San Ysidro, Colorado
It’s not a particularly profound experiment, but it does seek to address on a very small scale our human tendency to huddle up in homogenous groups and exclude outsiders.  It’s been a summer of road trips but it has also been a summer of immigrants detained at the border and members of congress being told to go back to where they came from. Our disconnection from each other is painful, even more painful for me, as a faith leader trying to shepherd minds and hearts to always consider the question of “who is my neighbor?”

I would love to finish up by reminding us of how we are all human, all worthy and desirous of love, all similar enough to get over our conflicts.  But we’re not the same. We are very different. What I valued and believed in a small east coast rural town is totally different from what I’ve come to value and believe living among a more diverse population.  I wouldn’t have changed my mind about things if I hadn’t had a change of scenery, physically and metaphorically. So go on a road trip. Go see other people and places. May your fears of other people diminish and your appreciation for their way of life grow. You don’t have to stop being you to start loving your neighbor. 



Wetherill Mesa, Colorado

Telluride, Colorado

Tuesday, March 26, 2019

"These are the Good Old Days"

I was super excited when I saw one of my favorite quotes on the wall of one of my favorite leaders: Brene Brown.  Locals may have also seen it at the lovely Freckled Hen Farmhouse:

"These are the good old days." 


Chalk it up to being an enneagram 4, but I am one of the most sentimental, nostalgia-loving people you will ever meet. My whole business is a nod to the past.  I have been deep-diving into the past to find meaning for my entire life.  I guess that makes me hyper-aware of the pitfalls of this orientation to life as well.  From the illusion of the simplicity of Amish living to the political mantra of MAGA devotees, an unobserved affinity to the past can be downright dangerous.
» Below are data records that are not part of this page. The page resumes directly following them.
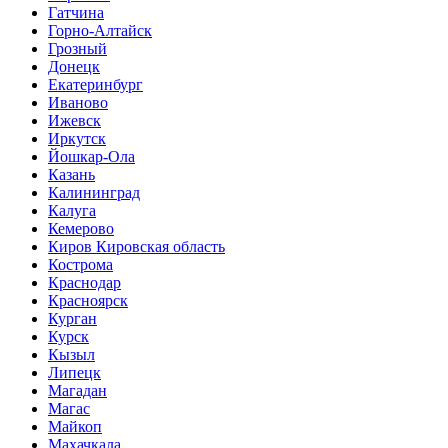
Гатчина
Горно-Алтайск
Грозный
Донецк
Екатеринбург
Иваново
Ижевск
Иркутск
Йошкар-Ола
Казань
Калининград
Калуга
Кемерово
Киров Кировская область
Кострома
Краснодар
Красноярск
Курган
Курск
Кызыл
Липецк
Магадан
Магас
Майкоп
Махачкала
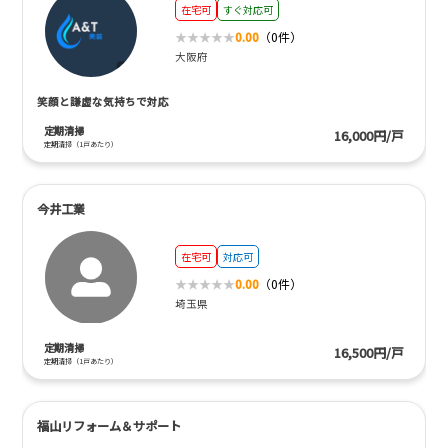
在宅可
すぐ対応可
0.00
（0件）
大阪府
笑顔と謙虚な気持ちで対応
定期清掃
16,000円/戸
定期清掃（1戸あたり）
今井工業
在宅可
対応可
0.00
（0件）
埼玉県
定期清掃
16,500円/戸
定期清掃（1戸あたり）
福山リフォーム＆サポート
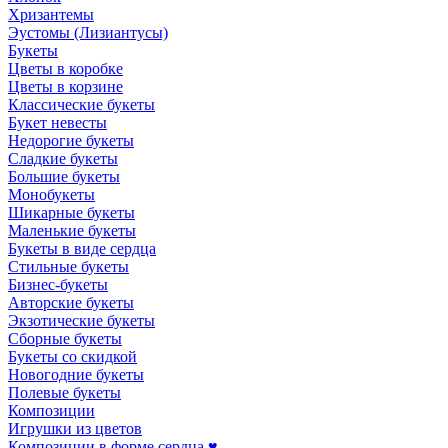
Хризантемы
Эустомы (Лизиантусы)
Букеты
Цветы в коробке
Цветы в корзине
Классические букеты
Букет невесты
Недорогие букеты
Сладкие букеты
Большие букеты
Монобукеты
Шикарные букеты
Маленькие букеты
Букеты в виде сердца
Стильные букеты
Бизнес-букеты
Авторские букеты
Экзотические букеты
Сборные букеты
Букеты со скидкой
Новогодние букеты
Полевые букеты
Композиции
Игрушки из цветов
Композиции в форме сердца ♥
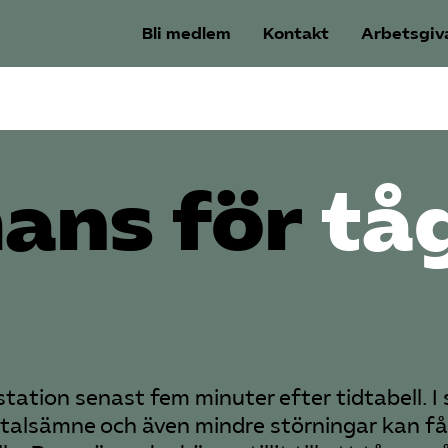
Bli medlem
Kontakt
Arbetsgiv
mans för
tåg
tstation senast fem minuter efter tidtabell. I
alsämne och även mindre störningar kan få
We were made to live in the present.  I can make such a sweeping statement based on the obvious. We have no control over the past. And only what we do in the present can create an affect on the future. We are stuck in the here and now.

Which leads me to another favorite quote, from Wolfhart Pannenberg:

"God is the power of the future." 

This statement fills me with hope. Because many people are afraid of the future.  Some are afraid of what the world looks like if climate change is not addressed. And some are afraid they won't be able to convince the ones they love to follow Jesus and get into heaven.  Still others fear what their lives will look like if other people that don't look like them get to move close to them and make choices that affect them.

Not much good has ever been accomplished by leveraging fear.  Golden calves have been erected. Millions of humans exterminated.  It gets incredibly difficult to differentiate between hate and fear; they are very different but they look incredibly similar.  Without practical plans to face the future with faith and love, humans can do some terrible things.

It is my goal to speak and lead from the confidence of God's perspective, not from my nostalgia or my fear. I don't know who you have selected to be your leaders in how you think and make decisions for yourself, but I would like to suggest that they should be people who are interested in taking you forward, not back.  Fear is not your holiest motivation.  Over and over again God communicated to humans to not be afraid.  Because God is not afraid.  God is the power of the future.